-
Notifications
You must be signed in to change notification settings - Fork 917
Description
We have a hidden issue in handling the fatal connection errors with epoll.
If EReadStatus CChannel::recvfrom(sockaddr* addr, CPacket& packet) const returns RST_ERROR, the epoll never gets notified about the error on that socket.
The test condition can be easily reproduced by returning RST_ERROR from the recvfrom function.
Also reverting changes of #468 (i.e. treating WSAECONNRESET as a fatal error on Windows) make the issue reproduceable on Windows (see the ConnectionTimeoutTest in the test folder).
What is happening in case recvfrom DOES NOT return an error?
The worker thread CRcvQueue::worker is in the while() loop. The socket, that attempts to connect, is in the list m_lRendezvousID. The CRcvQueue::worker thread calls void CRendezvousQueue::updateConnStatus() on every loop iteration.
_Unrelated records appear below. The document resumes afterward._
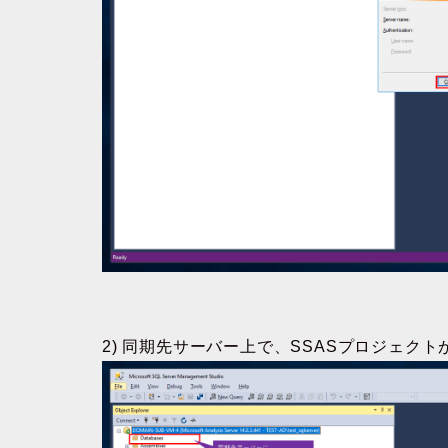
2) 同期先サーバー上で、SSASプロジェク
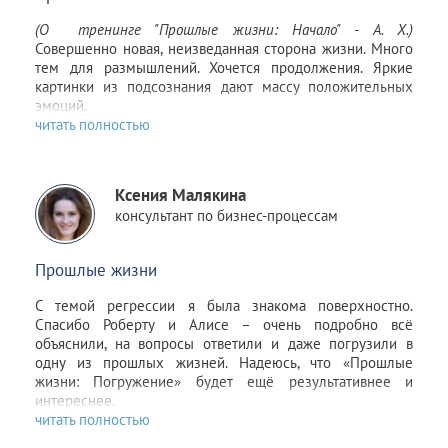
(О тренинге
"Прошлые жизни: Начало"
- А. Х.)
Совершенно новая, неизведанная сторона жизни. Много
тем для размышлений. Хочется продолжения. Яркие
картинки из подсознания дают массу положительных
эмоций.
Ксения Малякина
консультант по бизнес-процессам
Прошлые жизни
С темой
регрессии
я была знакома поверхностно.
Спасибо Роберту и Алисе – очень подробно всё
объяснили, на вопросы ответили и даже погрузили в
одну из прошлых жизней. Надеюсь, что
«Прошлые
жизни: Погружение»
будет ещё результативнее и
интереснее.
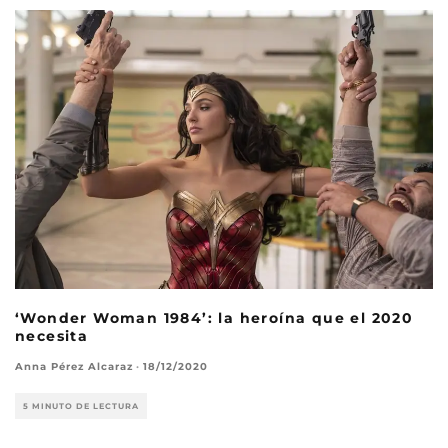
‘Wonder Woman 1984’: la heroína que el 2020
necesita
Anna Pérez Alcaraz
·
18/12/2020
5 MINUTO DE LECTURA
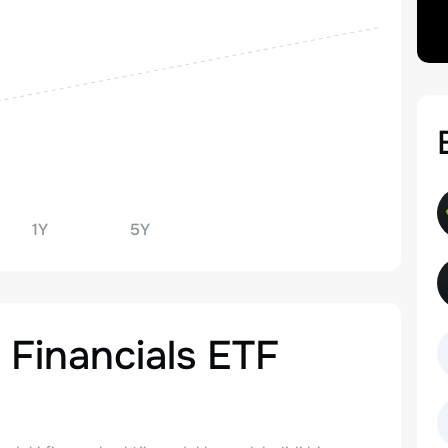
1Y
5Y
 Financials ETF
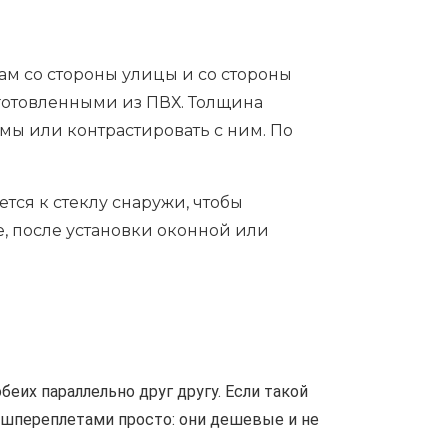
м со стороны улицы и со стороны
готовленными из ПВХ. Толщина
ы или контрастировать с ним. По
тся к стеклу снаружи, чтобы
е, после установки оконной или
беих параллельно друг другу. Если такой
ьшпереплетами просто: они дешевые и не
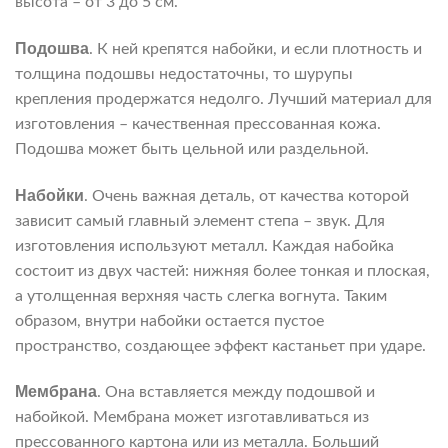
высота – от 3 до 5 см.
Подошва
. К ней крепятся набойки, и если плотность и
толщина подошвы недостаточны, то шурупы
крепления продержатся недолго. Лучший материал для
изготовления – качественная прессованная кожа.
Подошва может быть цельной или раздельной.
Набойки
. Очень важная деталь, от качества которой
зависит самый главный элемент степа – звук. Для
изготовления используют металл. Каждая набойка
состоит из двух частей: нижняя более тонкая и плоская,
а утолщенная верхняя часть слегка вогнута. Таким
образом, внутри набойки остается пустое
пространство, создающее эффект кастаньет при ударе.
Мембрана
. Она вставляется между подошвой и
набойкой. Мембрана может изготавливаться из
прессованного картона или из металла. Больший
The function updates the socket status, in particular, when TTL is expired and the socket has to be closed.
// partial pseudocode
void* CRcvQueue::worker(void* param)
{
// (...)
while (!self->m_bClosing)
{
EReadStatus rst = self->worker_RetrieveUnit(Ref(id), Ref(unit), &sa);
if (rst == RST_ERROR)
{
// !!! This break will skip updateConnStatus on the socket
// and epoll is never notified
break;
}
self->m_pRendezvousQueue->updateConnStatus(rst, cst, unit->m_Packet);
}
return;
}
One of the following calls to void CRendezvousQueue::updateConnStatus() triggers an opened socket to be closed by timeout.
After this the epoll gets notified about the error on that socket. And then all the threads are closed as expected.
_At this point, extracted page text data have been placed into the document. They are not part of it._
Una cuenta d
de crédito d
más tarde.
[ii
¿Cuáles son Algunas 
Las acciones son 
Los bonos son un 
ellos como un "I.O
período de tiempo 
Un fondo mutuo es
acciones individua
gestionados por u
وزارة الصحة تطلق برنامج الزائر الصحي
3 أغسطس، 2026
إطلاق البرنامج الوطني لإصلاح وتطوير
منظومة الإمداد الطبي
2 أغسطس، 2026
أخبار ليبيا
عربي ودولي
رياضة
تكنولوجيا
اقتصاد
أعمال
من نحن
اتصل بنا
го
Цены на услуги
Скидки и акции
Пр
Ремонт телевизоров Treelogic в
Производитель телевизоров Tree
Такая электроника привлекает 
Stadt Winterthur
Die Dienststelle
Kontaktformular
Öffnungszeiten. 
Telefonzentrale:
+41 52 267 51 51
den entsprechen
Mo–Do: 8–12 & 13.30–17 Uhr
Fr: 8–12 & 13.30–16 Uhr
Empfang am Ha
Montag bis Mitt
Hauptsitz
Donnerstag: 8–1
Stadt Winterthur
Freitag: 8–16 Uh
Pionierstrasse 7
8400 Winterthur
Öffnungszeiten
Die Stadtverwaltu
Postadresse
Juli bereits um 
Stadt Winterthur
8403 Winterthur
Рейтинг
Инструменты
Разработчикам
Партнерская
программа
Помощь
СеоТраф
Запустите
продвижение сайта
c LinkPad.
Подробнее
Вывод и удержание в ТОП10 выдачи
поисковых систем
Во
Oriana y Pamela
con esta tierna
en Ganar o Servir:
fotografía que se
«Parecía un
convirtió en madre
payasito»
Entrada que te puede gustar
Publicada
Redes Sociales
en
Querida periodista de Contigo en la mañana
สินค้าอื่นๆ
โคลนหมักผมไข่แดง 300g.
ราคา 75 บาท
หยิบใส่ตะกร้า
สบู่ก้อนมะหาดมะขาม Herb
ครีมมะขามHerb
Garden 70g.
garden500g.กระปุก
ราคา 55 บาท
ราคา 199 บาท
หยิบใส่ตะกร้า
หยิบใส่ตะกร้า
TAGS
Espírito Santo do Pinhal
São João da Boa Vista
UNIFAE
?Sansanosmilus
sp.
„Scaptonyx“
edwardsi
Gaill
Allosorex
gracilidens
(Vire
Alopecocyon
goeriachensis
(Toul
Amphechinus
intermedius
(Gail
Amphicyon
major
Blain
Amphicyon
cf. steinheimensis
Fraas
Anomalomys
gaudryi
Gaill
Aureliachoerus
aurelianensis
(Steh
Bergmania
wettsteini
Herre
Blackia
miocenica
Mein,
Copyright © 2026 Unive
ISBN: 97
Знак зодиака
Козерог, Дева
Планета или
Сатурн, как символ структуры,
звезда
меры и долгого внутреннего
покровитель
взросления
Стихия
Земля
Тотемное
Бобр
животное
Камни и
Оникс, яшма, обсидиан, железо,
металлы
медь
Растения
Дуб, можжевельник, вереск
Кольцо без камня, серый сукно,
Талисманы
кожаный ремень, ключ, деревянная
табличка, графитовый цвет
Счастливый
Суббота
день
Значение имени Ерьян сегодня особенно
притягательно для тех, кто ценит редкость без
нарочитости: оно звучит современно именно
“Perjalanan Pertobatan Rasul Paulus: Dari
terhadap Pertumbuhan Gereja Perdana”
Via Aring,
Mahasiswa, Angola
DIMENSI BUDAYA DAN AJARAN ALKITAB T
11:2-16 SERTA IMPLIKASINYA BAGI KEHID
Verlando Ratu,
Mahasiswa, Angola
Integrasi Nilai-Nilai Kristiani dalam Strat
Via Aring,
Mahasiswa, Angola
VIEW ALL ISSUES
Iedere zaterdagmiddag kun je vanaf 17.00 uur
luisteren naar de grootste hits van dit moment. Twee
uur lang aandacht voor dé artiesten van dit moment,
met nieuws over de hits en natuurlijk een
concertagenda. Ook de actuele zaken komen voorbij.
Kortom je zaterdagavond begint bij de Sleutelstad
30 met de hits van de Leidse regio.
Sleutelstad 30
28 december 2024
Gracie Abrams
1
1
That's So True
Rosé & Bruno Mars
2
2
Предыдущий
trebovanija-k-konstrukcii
What is happening in case recvfrom DOES return an error?
If the recvfrom return an error, the worker thread CRcvQueue::worker loop breaks and thread function returns. This way the next call to the updateConnStatus() is skipped and never happens. Therefore the epoll is never notified about the error on this socket. srt_epoll_wait can only return on a wait timeout, instead of handling the error event on the socket.
This is probably a minor issue, because in general we still have the epoll wait timeout, that handles these conditions.